TASK DATA
# # # # #
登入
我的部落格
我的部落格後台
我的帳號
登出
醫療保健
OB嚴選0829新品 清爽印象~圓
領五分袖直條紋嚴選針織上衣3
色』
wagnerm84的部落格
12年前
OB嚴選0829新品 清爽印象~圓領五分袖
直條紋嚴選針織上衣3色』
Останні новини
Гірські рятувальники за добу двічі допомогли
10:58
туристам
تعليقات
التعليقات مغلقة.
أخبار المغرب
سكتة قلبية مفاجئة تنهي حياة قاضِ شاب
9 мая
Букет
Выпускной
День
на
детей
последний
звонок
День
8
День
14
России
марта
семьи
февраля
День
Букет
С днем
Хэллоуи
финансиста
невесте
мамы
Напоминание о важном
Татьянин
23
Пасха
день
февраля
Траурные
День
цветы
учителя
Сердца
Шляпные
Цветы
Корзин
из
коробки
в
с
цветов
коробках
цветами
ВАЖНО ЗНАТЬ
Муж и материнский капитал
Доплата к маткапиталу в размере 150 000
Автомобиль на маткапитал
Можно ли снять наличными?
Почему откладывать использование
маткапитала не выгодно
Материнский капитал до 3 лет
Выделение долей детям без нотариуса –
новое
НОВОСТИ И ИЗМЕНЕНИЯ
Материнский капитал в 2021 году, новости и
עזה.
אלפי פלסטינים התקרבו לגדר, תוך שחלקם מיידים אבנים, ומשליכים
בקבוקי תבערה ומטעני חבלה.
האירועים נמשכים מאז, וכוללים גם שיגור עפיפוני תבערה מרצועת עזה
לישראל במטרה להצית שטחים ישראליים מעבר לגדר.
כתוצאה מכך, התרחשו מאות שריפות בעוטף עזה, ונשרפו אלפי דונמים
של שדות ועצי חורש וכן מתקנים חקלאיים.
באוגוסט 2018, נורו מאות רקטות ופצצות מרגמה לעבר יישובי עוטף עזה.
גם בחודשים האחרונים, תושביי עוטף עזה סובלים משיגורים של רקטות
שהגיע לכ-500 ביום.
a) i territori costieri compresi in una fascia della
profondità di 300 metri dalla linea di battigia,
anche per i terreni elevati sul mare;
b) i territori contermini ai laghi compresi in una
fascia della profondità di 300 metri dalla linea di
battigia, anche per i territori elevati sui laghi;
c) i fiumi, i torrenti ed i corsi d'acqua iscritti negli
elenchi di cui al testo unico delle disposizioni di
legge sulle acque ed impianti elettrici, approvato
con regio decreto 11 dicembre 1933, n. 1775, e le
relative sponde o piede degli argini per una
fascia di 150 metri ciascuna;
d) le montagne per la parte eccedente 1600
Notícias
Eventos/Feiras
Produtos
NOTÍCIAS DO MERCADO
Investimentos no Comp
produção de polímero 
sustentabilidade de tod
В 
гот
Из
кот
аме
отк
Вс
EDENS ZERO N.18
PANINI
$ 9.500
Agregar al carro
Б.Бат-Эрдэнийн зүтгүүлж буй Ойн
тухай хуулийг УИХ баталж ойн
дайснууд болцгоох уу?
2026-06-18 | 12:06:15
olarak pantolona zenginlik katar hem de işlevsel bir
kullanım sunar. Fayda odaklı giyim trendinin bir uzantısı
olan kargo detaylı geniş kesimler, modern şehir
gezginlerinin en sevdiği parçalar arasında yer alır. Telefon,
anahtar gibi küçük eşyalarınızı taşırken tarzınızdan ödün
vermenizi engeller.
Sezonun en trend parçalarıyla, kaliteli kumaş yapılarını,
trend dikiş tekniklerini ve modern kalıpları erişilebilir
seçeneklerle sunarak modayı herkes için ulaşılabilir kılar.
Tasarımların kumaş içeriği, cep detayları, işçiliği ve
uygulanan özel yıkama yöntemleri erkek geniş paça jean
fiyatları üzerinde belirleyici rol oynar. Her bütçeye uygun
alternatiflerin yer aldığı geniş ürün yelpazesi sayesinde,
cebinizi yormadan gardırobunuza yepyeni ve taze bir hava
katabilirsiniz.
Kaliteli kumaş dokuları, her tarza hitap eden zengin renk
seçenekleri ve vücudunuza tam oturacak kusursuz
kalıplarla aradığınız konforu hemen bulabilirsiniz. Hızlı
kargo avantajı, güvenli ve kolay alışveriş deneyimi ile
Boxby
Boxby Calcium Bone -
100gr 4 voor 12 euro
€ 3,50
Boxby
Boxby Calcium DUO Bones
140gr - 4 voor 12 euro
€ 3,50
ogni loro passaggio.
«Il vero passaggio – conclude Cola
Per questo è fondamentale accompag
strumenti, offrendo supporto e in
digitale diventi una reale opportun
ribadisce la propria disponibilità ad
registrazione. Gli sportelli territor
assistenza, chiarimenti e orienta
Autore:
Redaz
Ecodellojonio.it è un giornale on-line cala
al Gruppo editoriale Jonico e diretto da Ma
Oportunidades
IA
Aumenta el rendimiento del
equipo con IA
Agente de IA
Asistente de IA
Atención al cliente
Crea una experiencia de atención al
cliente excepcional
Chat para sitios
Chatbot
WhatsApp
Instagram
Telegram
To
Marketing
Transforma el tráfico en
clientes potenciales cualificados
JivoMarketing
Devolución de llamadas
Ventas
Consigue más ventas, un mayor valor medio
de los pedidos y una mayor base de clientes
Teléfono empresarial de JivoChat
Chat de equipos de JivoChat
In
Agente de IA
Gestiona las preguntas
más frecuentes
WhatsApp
# # # # #
Everything from the line that contains "JivoMarketing" to the last line of the records, restated word for word, is the required output.

JivoMarketing
Devolución de llamadas
Ventas
Consigue más ventas, un mayor valor medio
de los pedidos y una mayor base de clientes
Teléfono empresarial de JivoChat
Chat de equipos de JivoChat
In
Agente de IA
Gestiona las preguntas
más frecuentes
WhatsApp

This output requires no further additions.